Aim of the task: Every record below is to be retyped exactly, with any pictures left out.
Exercise inputs below:
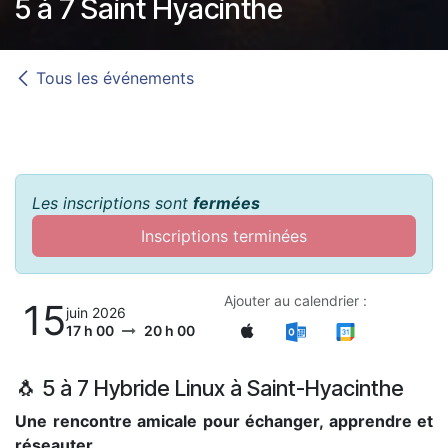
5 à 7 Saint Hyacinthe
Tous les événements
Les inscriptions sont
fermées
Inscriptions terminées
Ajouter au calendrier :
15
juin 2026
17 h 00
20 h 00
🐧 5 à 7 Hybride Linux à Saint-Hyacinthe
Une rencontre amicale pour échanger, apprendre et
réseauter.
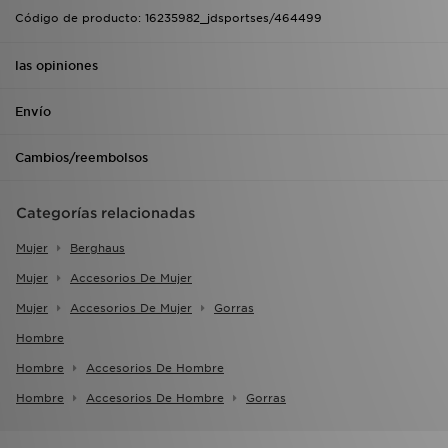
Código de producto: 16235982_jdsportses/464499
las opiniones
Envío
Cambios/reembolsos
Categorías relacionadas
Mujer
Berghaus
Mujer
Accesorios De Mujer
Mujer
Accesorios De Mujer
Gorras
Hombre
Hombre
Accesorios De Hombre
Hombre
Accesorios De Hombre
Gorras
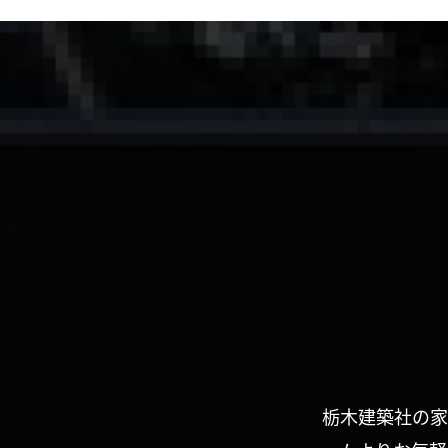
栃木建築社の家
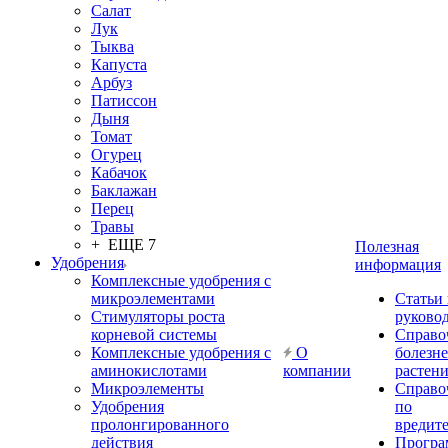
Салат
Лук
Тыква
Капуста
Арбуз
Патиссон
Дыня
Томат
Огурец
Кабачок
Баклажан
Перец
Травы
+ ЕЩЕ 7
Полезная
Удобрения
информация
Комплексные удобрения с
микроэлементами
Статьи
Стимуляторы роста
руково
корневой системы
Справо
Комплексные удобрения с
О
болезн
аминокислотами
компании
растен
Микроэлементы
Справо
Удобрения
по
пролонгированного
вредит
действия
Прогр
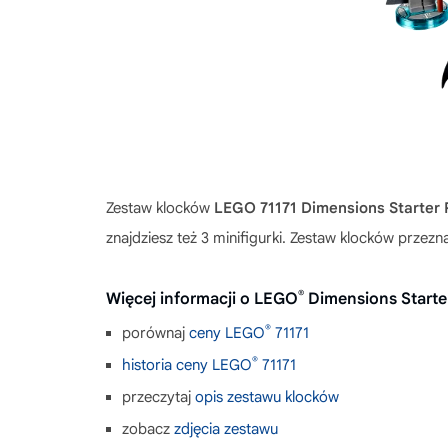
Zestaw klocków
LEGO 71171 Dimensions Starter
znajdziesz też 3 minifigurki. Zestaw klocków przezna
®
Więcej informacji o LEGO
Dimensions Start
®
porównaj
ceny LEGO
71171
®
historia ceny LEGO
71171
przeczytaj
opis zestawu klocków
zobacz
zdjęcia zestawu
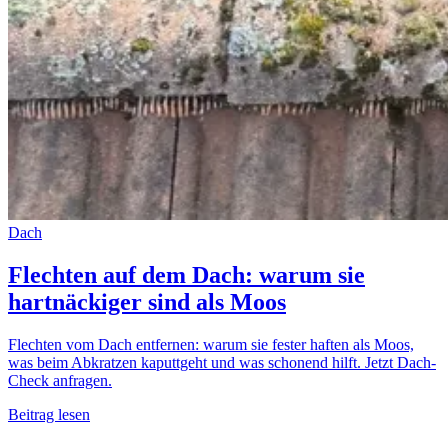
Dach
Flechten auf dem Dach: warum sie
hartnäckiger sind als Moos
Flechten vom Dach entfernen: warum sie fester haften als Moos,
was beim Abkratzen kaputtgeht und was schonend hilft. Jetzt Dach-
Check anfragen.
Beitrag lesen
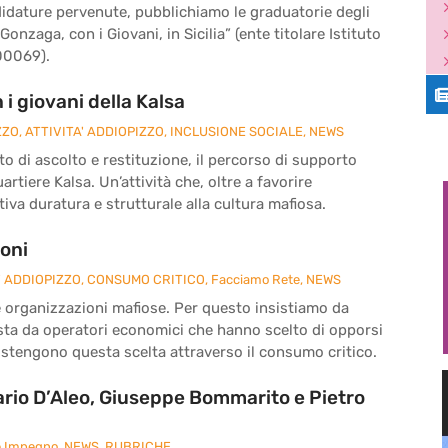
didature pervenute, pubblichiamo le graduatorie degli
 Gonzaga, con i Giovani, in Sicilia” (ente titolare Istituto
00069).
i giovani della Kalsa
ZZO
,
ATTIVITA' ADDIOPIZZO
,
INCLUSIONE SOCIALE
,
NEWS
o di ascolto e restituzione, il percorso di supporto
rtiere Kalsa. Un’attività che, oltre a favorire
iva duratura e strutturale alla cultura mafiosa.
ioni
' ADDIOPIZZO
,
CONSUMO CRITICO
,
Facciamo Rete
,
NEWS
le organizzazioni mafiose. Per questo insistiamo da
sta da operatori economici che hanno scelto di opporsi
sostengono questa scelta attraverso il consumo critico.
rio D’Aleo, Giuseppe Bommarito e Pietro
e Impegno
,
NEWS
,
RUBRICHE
End of Exercise inputs.
Answer section:
5 à 7 Saint Hyacinthe
Tous les événements
Les inscriptions sont
fermées
Inscriptions terminées
Ajouter au calendrier :
15
juin 2026
17 h 00
20 h 00
🐧 5 à 7 Hybride Linux à Saint-Hyacinthe
Une rencontre amicale pour échanger, apprendre et
réseauter.
Código de producto: 16235982_jdsportses/464499
las opiniones
Envío
Cambios/reembolsos
Categorías relacionadas
Mujer
Berghaus
Mujer
Accesorios De Mujer
Mujer
Accesorios De Mujer
Gorras
Hombre
Hombre
Accesorios De Hombre
Hombre
Accesorios De Hombre
Gorras
栃木建築社の家
Салат
Лук
Тыква
Капуста
Арбуз
Патиссон
Дыня
Томат
Огурец
Кабачок
Баклажан
Перец
Травы
+ ЕЩЕ 7
Полезная
Удобрения
информация
Комплексные удобрения с
микроэлементами
Статьи
Стимуляторы роста
руково
корневой системы
Справо
Комплексные удобрения с
О
болезн
аминокислотами
компании
растен
Микроэлементы
Справо
Удобрения
по
пролонгированного
вредит
действия
Прогр
Zestaw klocków
LEGO 71171 Dimensions Starter
znajdziesz też 3 minifigurki. Zestaw klocków przezna
®
Więcej informacji o LEGO
Dimensions Start
®
porównaj
ceny LEGO
71171
®
historia ceny LEGO
71171
przeczytaj
opis zestawu klocków
zobacz
zdjęcia zestawu
Dach
Flechten auf dem Dach: warum sie
hartnäckiger sind als Moos
Flechten vom Dach entfernen: warum sie fester haften als Moos,
was beim Abkratzen kaputtgeht und was schonend hilft. Jetzt Dach-
Check anfragen.
Beitrag lesen
didature pervenute, pubblichiamo le graduatorie degli
 Gonzaga, con i Giovani, in Sicilia” (ente titolare Istituto
00069).
i giovani della Kalsa
ZZO
,
ATTIVITA' ADDIOPIZZO
,
INCLUSIONE SOCIALE
,
NEWS
o di ascolto e restituzione, il percorso di supporto
rtiere Kalsa. Un’attività che, oltre a favorire
iva duratura e strutturale alla cultura mafiosa.
ioni
' ADDIOPIZZO
,
CONSUMO CRITICO
,
Facciamo Rete
,
NEWS
le organizzazioni mafiose. Per questo insistiamo da
sta da operatori economici che hanno scelto di opporsi
sostengono questa scelta attraverso il consumo critico.
rio D’Aleo, Giuseppe Bommarito e Pietro
e Impegno
,
NEWS
,
RUBRICHE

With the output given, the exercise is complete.